Find the altitudes above the Earth's surface where Earth's gravitational field strength would be (a) five-sixths (enter first) and (b) one-sixth of its value at the surface.

The gravitational field strength (g) at a distance (r) from the center of the Earth is given by the formula:

g = GM/r^2

where G is the gravitational constant, M is the mass of the Earth, and r is the distance from the center of the Earth. At the surface of the Earth, r is the radius of the Earth (R), so the gravitational field strength at the surface (g0) is:

g0 = GM/R^2

(a) If we want to find the altitude (h) where the gravitational field strength is five-sixths of its value at the surface, we set g = 5g0/6 and solve for r:

5g0/6 = GM/r^2

Substituting g0 = GM/R^2 gives:

5/6 = (R/r)^2

Solving for r gives:

r = R*sqrt(6/5)

The altitude h is the distance above the Earth's surface, so:

h = r - R = Rsqrt(6/5) - R = R(sqrt(6/5) - 1)

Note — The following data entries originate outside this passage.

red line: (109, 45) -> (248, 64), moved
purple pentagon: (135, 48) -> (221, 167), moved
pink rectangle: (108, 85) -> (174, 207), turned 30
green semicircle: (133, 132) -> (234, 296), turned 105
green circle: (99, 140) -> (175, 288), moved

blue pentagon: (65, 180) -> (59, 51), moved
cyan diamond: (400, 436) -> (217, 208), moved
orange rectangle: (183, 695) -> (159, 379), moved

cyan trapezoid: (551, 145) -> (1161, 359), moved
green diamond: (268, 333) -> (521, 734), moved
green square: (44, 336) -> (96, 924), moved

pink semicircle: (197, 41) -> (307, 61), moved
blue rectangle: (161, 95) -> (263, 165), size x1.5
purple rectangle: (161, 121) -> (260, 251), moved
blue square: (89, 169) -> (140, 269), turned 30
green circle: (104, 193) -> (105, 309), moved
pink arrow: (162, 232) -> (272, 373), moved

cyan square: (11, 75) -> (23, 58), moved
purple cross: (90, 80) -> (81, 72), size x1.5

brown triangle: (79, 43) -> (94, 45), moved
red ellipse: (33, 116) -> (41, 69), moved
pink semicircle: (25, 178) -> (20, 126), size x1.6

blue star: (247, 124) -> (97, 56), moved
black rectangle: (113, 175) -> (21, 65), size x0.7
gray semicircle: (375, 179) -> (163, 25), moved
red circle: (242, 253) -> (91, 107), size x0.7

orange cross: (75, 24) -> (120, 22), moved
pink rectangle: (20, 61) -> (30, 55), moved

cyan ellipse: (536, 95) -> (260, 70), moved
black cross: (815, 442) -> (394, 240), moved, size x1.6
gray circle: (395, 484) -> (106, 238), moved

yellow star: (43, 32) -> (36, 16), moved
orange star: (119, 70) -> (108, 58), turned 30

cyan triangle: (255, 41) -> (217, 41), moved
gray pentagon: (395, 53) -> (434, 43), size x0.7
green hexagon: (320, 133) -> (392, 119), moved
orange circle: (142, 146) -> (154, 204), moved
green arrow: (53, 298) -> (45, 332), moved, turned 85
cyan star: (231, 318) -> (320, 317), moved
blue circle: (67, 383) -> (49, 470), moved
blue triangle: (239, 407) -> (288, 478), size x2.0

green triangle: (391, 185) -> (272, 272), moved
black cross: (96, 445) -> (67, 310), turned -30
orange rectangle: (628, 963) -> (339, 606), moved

(b) If we want to find the altitude where the gravitational field strength is one-sixth of its value at the surface, we set g = g0/6 and solve for r:

g0/6 = GM/r^2

Substituting g0 = GM/R^2 gives:

1/6 = (R/r)^2

Solving for r gives:

r = R*sqrt(6)

The altitude h is the distance above the Earth's surface, so:

h = r - R = Rsqrt(6) - R = R(sqrt(6) - 1)

Note: This is a simplified model that assumes the Earth is a perfect sphere and that its mass is uniformly distributed. In reality, the Earth is not a perfect sphere and its mass is not uniformly distributed, so the actual altitudes would be slightly different.